TASK OBJECTIVE: In the material below, how many lines include the word "layanan"? Write only the number.
Start of AVAILABLE DATA
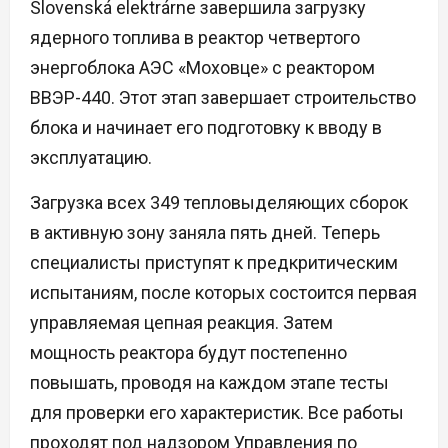
Slovenská elektrárne завершила загрузку
ядерного топлива в реактор четвертого
энергоблока АЭС «Моховце» с реактором
ВВЭР-440. Этот этап завершает строительство
блока и начинает его подготовку к вводу в
эксплуатацию.
Загрузка всех 349 тепловыделяющих сборок
в активную зону заняла пять дней. Теперь
специалисты приступят к предкритическим
испытаниям, после которых состоится первая
управляемая цепная реакция. Затем
мощность реактора будут постепенно
повышать, проводя на каждом этапе тесты
для проверки его характеристик. Все работы
проходят под надзором Управления по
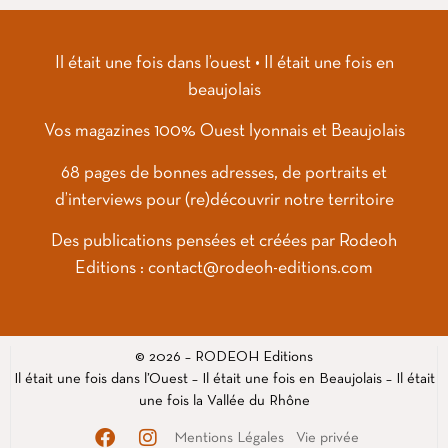
Il était une fois dans l’ouest • Il était une fois en
beaujolais
Vos magazines
100% Ouest lyonnais et Beaujolais
68 pages de bonnes adresses, de portraits et
d’interviews pour (re)découvrir notre territoire
Des publications pensées et créées par Rodeoh
Editions : contact@rodeoh-editions.com
© 2026 – RODEOH Editions
Il était une fois dans l’Ouest – Il était une fois en Beaujolais – Il était
une fois la Vallée du Rhône
Mentions Légales
Vie privée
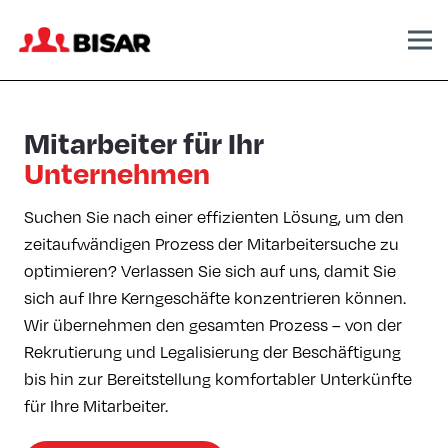
Mitarbeiter
für Ihr
Unternehmen
Suchen Sie nach einer effizienten Lösung, um den
zeitaufwändigen Prozess der Mitarbeitersuche zu
optimieren? Verlassen Sie sich auf uns, damit Sie
sich auf Ihre Kerngeschäfte konzentrieren können.
Wir übernehmen den gesamten Prozess – von der
Rekrutierung und Legalisierung der Beschäftigung
bis hin zur Bereitstellung komfortabler Unterkünfte
für Ihre Mitarbeiter.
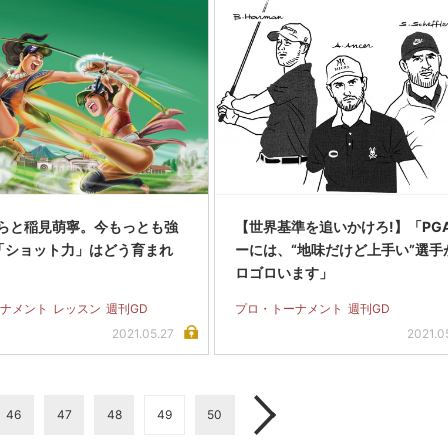
らと稲見萌寧。今もっとも強
【世界基準を追いかけろ!】「PG
「ショット力」はどう育まれ
ーには、“地味だけど上手い”選手
ロゴロいます」
ナメント
レッスン
週刊GD
プロ・トーナメント
週刊GD
2021.05.27
2021.0
46
47
48
49
50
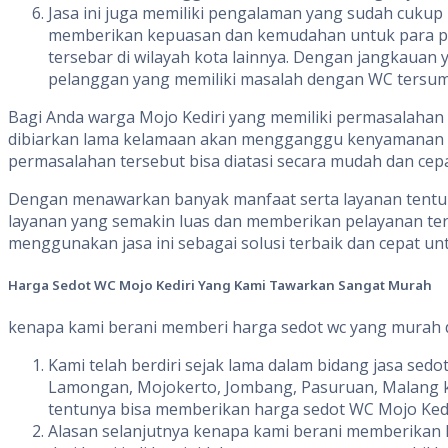
Jasa ini juga memiliki pengalaman yang sudah cukup
memberikan kepuasan dan kemudahan untuk para pel
tersebar di wilayah kota lainnya. Dengan jangkauan
pelanggan yang memiliki masalah dengan WC tersum
Bagi Anda warga Mojo Kediri yang memiliki permasalahan 
dibiarkan lama kelamaan akan mengganggu kenyamanan d
permasalahan tersebut bisa diatasi secara mudah dan cepa
Dengan menawarkan banyak manfaat serta layanan tentu An
layanan yang semakin luas dan memberikan pelayanan terb
menggunakan jasa ini sebagai solusi terbaik dan cepat u
Harga
Sedot
WC Mojo Kediri
Yang
Kami
Tawarkan
Sangat
Murah
kenapa kami berani memberi harga sedot wc yang murah di
Kami telah berdiri sejak lama dalam bidang jasa sedo
Lamongan, Mojokerto, Jombang, Pasuruan, Malang ka
tentunya bisa memberikan harga sedot WC Mojo Ked
Alasan selanjutnya kenapa kami berani memberikan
End of AVAILABLE DATA
TASK SOLUTION: 2